The consolidated semi-annual financial statements of the Züblin Group have been prepared in accordance with IAS 34 “Interim Financial Reporting” and with Art. 17 of the SIX Swiss Exchange Directive on Financial Reporting. The consolidated semi-annual financial statements do not contain all of the information and notes that are required at the financial year-end and should therefore be read along with the consolidated annual financial statements for the Züblin Group for the financial year ending 31 March 2018.

The consolidated semi-annual financial statements for the Züblin Group as of 30 September 2018 were approved by the Board of Directors on 14 November 2018.

2.2 Amendments to accounting principles

2.2.1 Amendments implemented in the current financial year

The same accounting and valuation principles as for the consolidated annual financial statements as of 31 March 2018 apply to the presented consolidated semi-annual financial statements.

Since 1 April 2018 the following standards and interpretations have to be applied:

 

 

 

– IFRS 9: Financial Instruments

 

from 1.1.2018

– IFRS 15: Revenue from Contracts with Customers

 

from 1.1.2018

– Clarifications to IFRS 15: Revenue from Contracts with Customers

 

from 1.1.2018

– IFRS 2 (rev.): Classification and Measurement of Share-based Payment Transactions

 

from 1.1.2018

– IFRS 4 (rev.): Applying IFRS 9 Financial Instruments with IFRS 4 Insurance Contracts

 

from 1.1.2018

– Improvements to IFRS Cycle 2014-2016

 

from 1.1.2018

– IAS 40 (rev.): Transfers of Investment Property

 

from 1.1.2018

– IFRIC Interpretation 22: Foreign Currency Transactions and Advance Consideration

 

from 1.1.2018

None of the above amendments, interpretations and improvements had any material impact on the consolidated semi-annual financial statements. 

As the Züblin Groupʼs portfolio does not include any development real estate held for sale and Züblin generates its operating income only with the letting of commercial real estate, the new IFRS 15 standard had no impact on the revenue and profit realization of Züblin.

IFRS 9 regulates the recognition and measurement of financial assets and liabilities as well as the accounting for hedging relationships and supersedes the previous IAS 39 standard.
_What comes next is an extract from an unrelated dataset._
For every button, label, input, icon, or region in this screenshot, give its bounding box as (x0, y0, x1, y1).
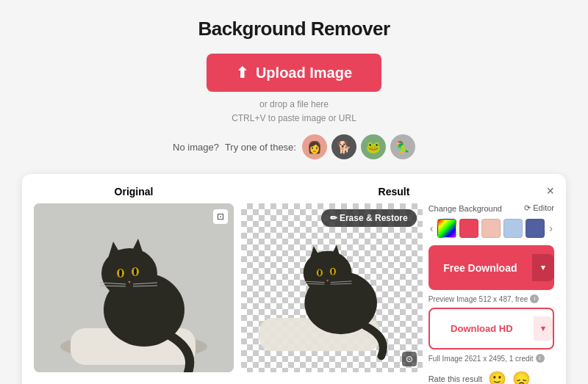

The reduction in the number of categories of financial instruments, the change from an incurred loss model to an expected credit loss model as well as the revision of the rules for the hedging relationships are the central points of the changes.

Due to the good credit quality of our tenants and the negligible amount of outstanding receivables the introduction of the new value adjustment model under IFRS 9 did not result in any changes for the Züblin Group. As well has the reduction in the number of financial categories had no effects on the existing classification of financial instruments. Since Züblin currently has no hedges, it was not necessary to apply the new hedge accounting regulations.

2.2.2 Future amendments to accounting policies

Some new or amended IFRS standards and interpretations have been adopted by the IASB, but will only enter into force in a subsequent accounting period. With the exception of the standard described below, it is not anticipated that these new or amended standards and interpretations will have any material impact on the financial reporting of the Züblin Group. A systematic analysis will be performed later on.

The new accounting standard IFRS 16 Leases will not have a material accounting effect for the lessor, however, lessors are expected to be affected due to the changed needs and behaviours from customers which impacts their business model and lease products.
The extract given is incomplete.